ACTIVITY ::
Return all of the entries below, word for word. Omit each picture.

DATA EXCERPTS ::

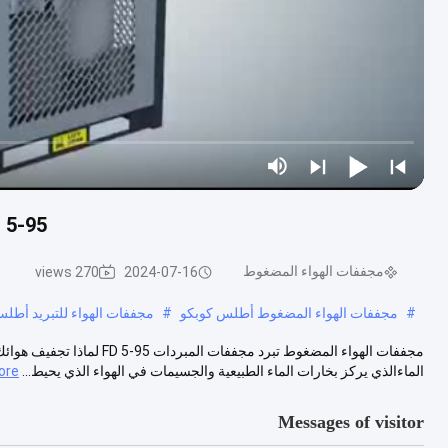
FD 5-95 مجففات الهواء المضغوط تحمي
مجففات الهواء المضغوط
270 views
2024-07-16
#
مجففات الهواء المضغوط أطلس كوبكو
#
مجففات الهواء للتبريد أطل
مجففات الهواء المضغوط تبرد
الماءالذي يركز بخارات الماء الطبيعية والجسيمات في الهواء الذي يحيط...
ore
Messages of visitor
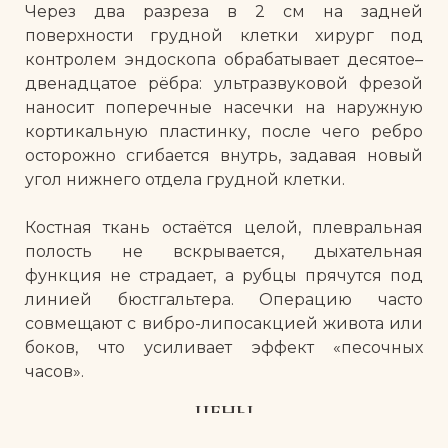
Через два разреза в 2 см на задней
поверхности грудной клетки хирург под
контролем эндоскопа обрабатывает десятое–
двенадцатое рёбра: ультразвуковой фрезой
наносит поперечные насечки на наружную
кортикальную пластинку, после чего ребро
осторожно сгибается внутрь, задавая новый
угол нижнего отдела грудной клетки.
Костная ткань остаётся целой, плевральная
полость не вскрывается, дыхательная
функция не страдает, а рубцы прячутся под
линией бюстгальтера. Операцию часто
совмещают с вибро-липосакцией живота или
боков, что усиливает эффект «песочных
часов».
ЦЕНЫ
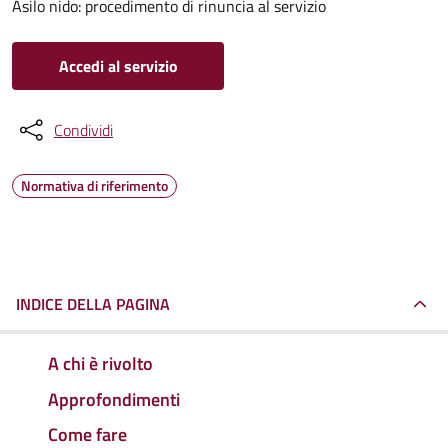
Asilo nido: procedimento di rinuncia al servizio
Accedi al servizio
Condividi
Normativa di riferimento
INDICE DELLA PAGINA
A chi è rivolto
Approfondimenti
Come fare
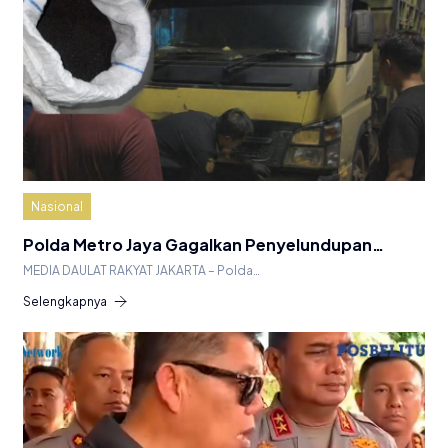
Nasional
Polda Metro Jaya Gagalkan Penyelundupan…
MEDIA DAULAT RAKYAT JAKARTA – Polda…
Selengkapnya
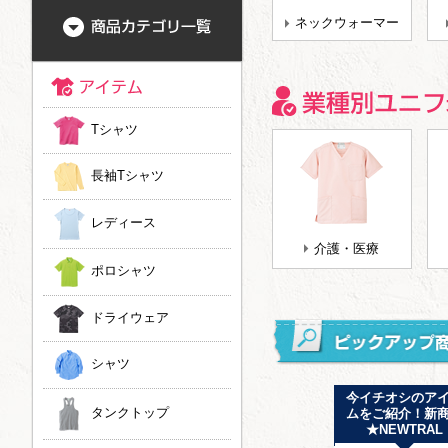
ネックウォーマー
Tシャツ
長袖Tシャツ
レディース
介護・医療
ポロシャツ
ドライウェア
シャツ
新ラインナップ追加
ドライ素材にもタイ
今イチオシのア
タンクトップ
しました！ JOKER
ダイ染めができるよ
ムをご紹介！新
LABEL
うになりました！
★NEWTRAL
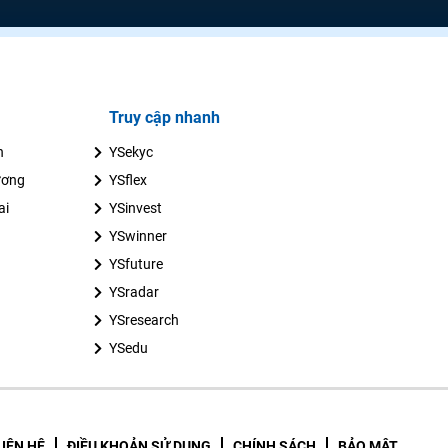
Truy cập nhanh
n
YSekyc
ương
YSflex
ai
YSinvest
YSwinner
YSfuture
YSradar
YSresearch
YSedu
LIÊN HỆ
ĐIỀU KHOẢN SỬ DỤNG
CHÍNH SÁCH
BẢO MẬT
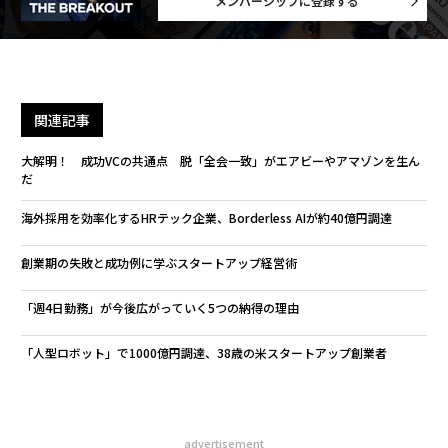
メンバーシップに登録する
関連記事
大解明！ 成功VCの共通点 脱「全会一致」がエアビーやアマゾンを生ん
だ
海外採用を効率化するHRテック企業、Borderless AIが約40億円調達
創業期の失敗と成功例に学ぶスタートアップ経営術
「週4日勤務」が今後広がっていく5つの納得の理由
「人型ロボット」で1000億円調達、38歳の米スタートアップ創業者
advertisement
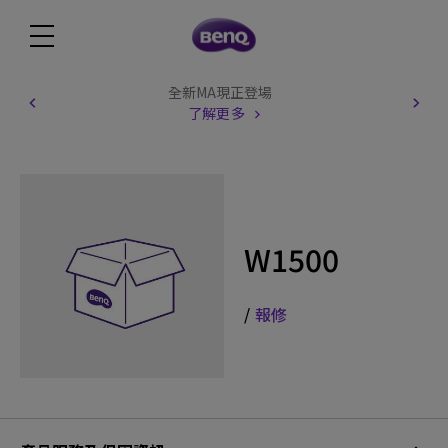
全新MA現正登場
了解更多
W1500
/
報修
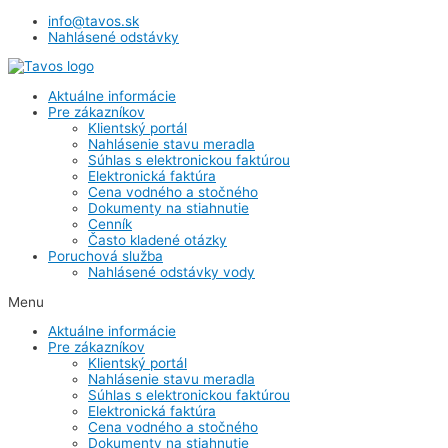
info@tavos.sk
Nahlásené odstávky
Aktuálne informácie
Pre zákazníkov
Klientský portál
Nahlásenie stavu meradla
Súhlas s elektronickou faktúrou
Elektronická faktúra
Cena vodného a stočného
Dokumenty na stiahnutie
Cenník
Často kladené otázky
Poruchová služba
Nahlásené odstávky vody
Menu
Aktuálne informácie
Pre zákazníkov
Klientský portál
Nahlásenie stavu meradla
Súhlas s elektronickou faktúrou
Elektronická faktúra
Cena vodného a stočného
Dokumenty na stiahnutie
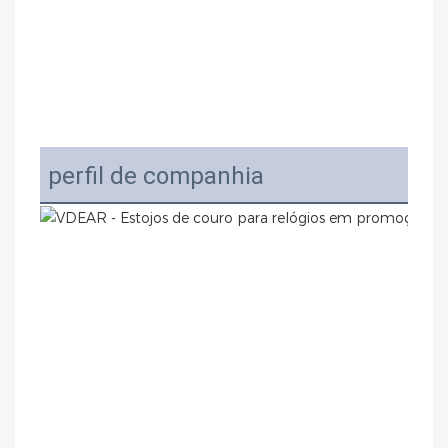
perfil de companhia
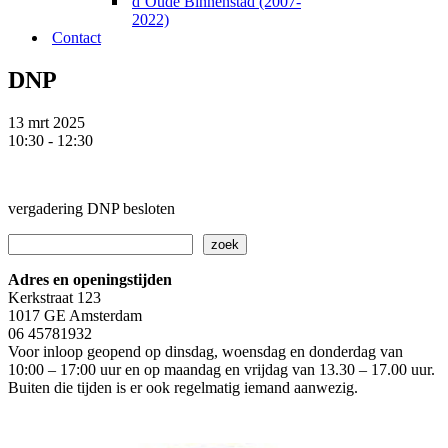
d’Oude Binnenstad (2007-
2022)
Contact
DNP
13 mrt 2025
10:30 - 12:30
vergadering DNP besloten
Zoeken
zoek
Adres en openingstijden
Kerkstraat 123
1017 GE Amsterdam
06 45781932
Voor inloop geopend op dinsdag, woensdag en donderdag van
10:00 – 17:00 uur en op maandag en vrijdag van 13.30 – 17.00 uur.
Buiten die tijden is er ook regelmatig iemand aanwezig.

SOLUTION ::
FD 5-95 مجففات الهواء المضغوط تحمي
مجففات الهواء المضغوط
270 views
2024-07-16
#
مجففات الهواء المضغوط أطلس كوبكو
#
مجففات الهواء للتبريد أطل
مجففات الهواء المضغوط تبرد
الماءالذي يركز بخارات الماء الطبيعية والجسيمات في الهواء الذي يحيط...
ore
Messages of visitor
Через два разреза в 2 см на задней
поверхности грудной клетки хирург под
контролем эндоскопа обрабатывает десятое–
двенадцатое рёбра: ультразвуковой фрезой
наносит поперечные насечки на наружную
кортикальную пластинку, после чего ребро
осторожно сгибается внутрь, задавая новый
угол нижнего отдела грудной клетки.
Костная ткань остаётся целой, плевральная
полость не вскрывается, дыхательная
функция не страдает, а рубцы прячутся под
линией бюстгальтера. Операцию часто
совмещают с вибро-липосакцией живота или
боков, что усиливает эффект «песочных
часов».
ЦЕНЫ
Asilo nido: procedimento di rinuncia al servizio
Accedi al servizio
Condividi
Normativa di riferimento
INDICE DELLA PAGINA
A chi è rivolto
Approfondimenti
Come fare
Nasional
Polda Metro Jaya Gagalkan Penyelundupan…
MEDIA DAULAT RAKYAT JAKARTA – Polda…
Selengkapnya
ネックウォーマー
Tシャツ
長袖Tシャツ
レディース
介護・医療
ポロシャツ
ドライウェア
シャツ
新ラインナップ追加
ドライ素材にもタイ
今イチオシのア
タンクトップ
しました！ JOKER
ダイ染めができるよ
ムをご紹介！新
LABEL
うになりました！
★NEWTRAL
Truy cập nhanh
n
YSekyc
ương
YSflex
ai
YSinvest
YSwinner
YSfuture
YSradar
YSresearch
YSedu
LIÊN HỆ
ĐIỀU KHOẢN SỬ DỤNG
CHÍNH SÁCH
BẢO MẬT
メンバーシップに登録する
関連記事
大解明！ 成功VCの共通点 脱「全会一致」がエアビーやアマゾンを生ん
だ
海外採用を効率化するHRテック企業、Borderless AIが約40億円調達
創業期の失敗と成功例に学ぶスタートアップ経営術
「週4日勤務」が今後広がっていく5つの納得の理由
「人型ロボット」で1000億円調達、38歳の米スタートアップ創業者
advertisement
全新MA現正登場
了解更多
W1500
/
報修
info@tavos.sk
Nahlásené odstávky
Aktuálne informácie
Pre zákazníkov
Klientský portál
Nahlásenie stavu meradla
Súhlas s elektronickou faktúrou
Elektronická faktúra
Cena vodného a stočného
Dokumenty na stiahnutie
Cenník
Často kladené otázky
Poruchová služba
Nahlásené odstávky vody
Menu
Aktuálne informácie
Pre zákazníkov
Klientský portál
Nahlásenie stavu meradla
Súhlas s elektronickou faktúrou
Elektronická faktúra
Cena vodného a stočného
Dokumenty na stiahnutie
perfil de companhia
d’Oude Binnenstad (2007-
2022)
Contact
DNP
13 mrt 2025
10:30 - 12:30
vergadering DNP besloten
Zoeken
zoek
Adres en openingstijden
Kerkstraat 123
1017 GE Amsterdam
06 45781932
Voor inloop geopend op dinsdag, woensdag en donderdag van
10:00 – 17:00 uur en op maandag en vrijdag van 13.30 – 17.00 uur.
Buiten die tijden is er ook regelmatig iemand aanwezig.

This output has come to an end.